- [Data extracts]
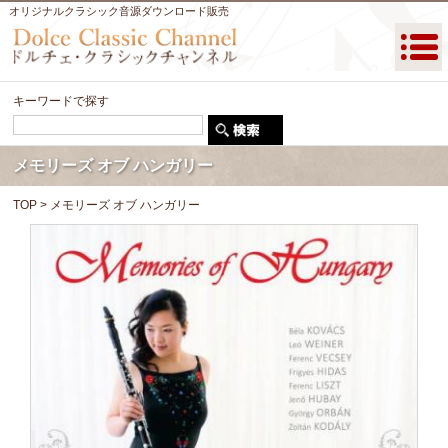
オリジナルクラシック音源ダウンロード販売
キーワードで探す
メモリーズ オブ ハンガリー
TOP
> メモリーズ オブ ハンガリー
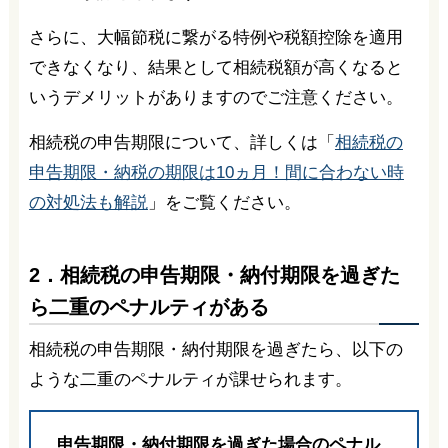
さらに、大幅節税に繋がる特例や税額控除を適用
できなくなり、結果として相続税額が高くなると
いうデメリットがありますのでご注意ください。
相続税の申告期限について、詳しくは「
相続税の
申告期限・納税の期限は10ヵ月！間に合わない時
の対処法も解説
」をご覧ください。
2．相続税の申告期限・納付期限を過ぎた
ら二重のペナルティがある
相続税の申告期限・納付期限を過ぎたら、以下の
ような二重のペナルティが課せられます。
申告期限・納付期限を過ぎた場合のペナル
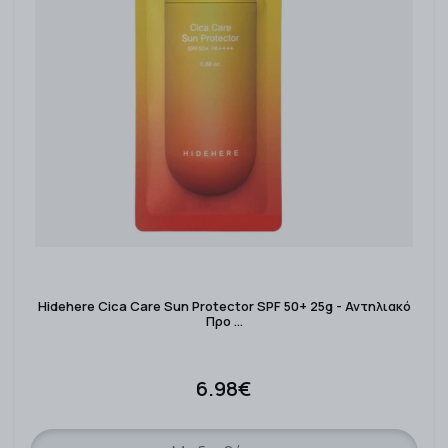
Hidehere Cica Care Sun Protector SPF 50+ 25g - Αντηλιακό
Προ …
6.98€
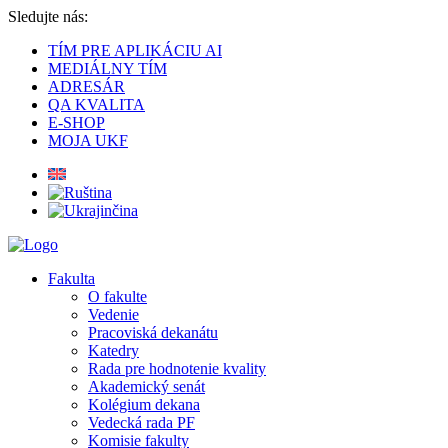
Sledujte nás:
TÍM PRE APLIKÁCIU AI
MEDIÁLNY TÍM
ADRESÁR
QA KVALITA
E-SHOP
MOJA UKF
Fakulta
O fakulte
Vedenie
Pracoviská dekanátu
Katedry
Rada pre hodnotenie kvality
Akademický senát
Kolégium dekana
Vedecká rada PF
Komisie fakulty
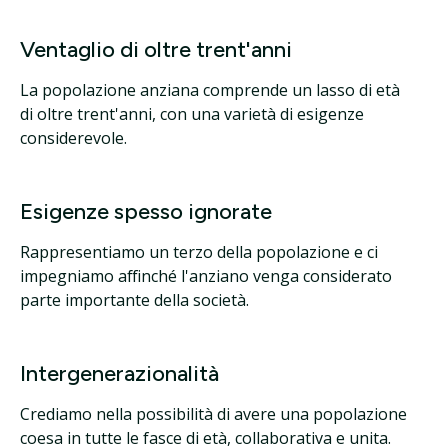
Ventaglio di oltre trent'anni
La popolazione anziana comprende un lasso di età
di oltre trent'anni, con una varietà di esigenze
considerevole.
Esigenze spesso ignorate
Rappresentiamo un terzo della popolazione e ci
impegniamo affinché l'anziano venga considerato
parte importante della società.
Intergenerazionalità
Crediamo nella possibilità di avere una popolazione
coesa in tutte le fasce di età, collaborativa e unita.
--
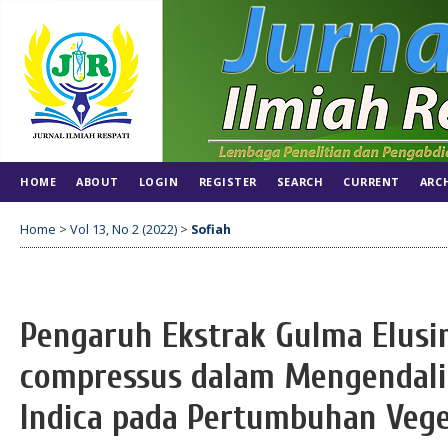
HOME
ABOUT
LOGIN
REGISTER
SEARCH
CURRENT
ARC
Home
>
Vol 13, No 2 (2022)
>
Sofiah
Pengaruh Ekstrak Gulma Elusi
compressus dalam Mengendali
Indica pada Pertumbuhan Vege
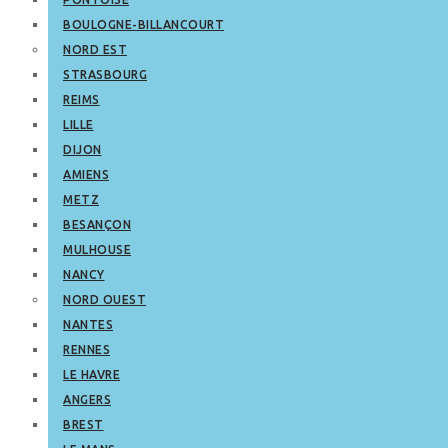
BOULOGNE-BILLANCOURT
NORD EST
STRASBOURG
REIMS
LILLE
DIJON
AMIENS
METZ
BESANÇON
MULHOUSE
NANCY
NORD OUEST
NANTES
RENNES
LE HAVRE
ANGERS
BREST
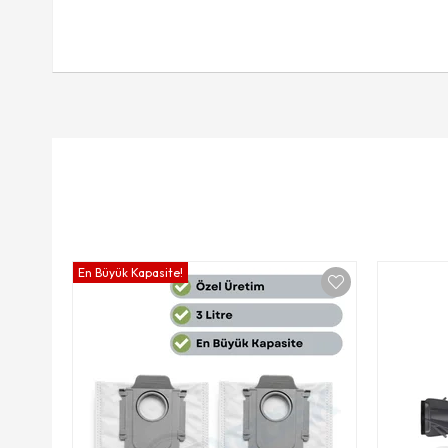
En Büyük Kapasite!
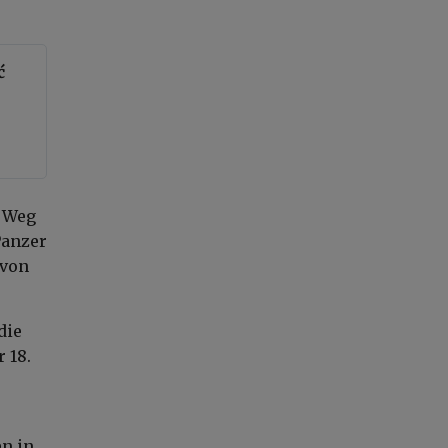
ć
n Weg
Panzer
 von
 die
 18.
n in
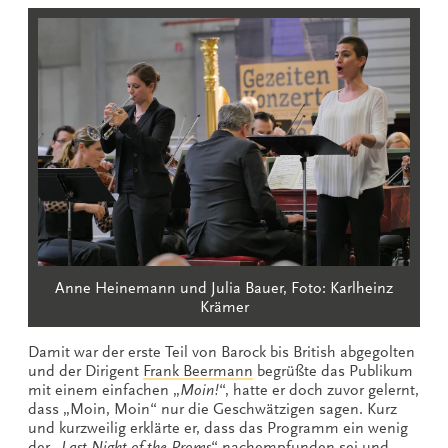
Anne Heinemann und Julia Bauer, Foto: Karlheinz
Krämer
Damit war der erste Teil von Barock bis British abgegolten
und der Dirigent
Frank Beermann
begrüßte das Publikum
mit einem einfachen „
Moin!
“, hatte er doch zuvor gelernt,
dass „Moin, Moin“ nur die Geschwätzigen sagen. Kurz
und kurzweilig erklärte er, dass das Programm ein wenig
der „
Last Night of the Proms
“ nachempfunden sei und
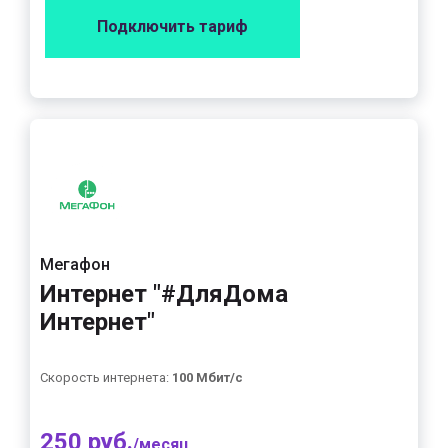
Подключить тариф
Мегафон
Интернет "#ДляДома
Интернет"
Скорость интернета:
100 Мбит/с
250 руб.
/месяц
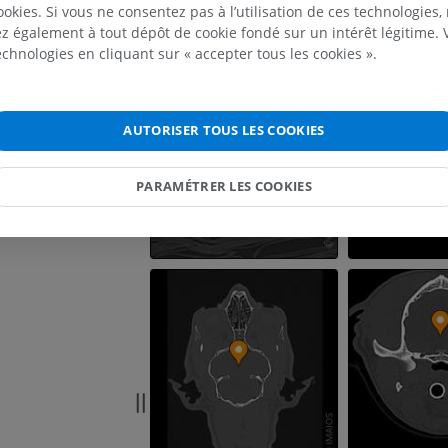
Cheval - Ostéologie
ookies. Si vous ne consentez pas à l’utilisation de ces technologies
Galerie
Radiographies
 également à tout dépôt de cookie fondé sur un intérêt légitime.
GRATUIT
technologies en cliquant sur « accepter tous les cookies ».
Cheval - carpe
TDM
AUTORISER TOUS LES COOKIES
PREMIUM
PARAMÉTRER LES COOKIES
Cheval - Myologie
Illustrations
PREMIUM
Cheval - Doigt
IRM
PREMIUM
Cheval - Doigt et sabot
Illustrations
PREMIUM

- [Exercise aim] Look through the material above and work out how many of its lines contain "popolazione". State the number only.

- [Solution for this task] 3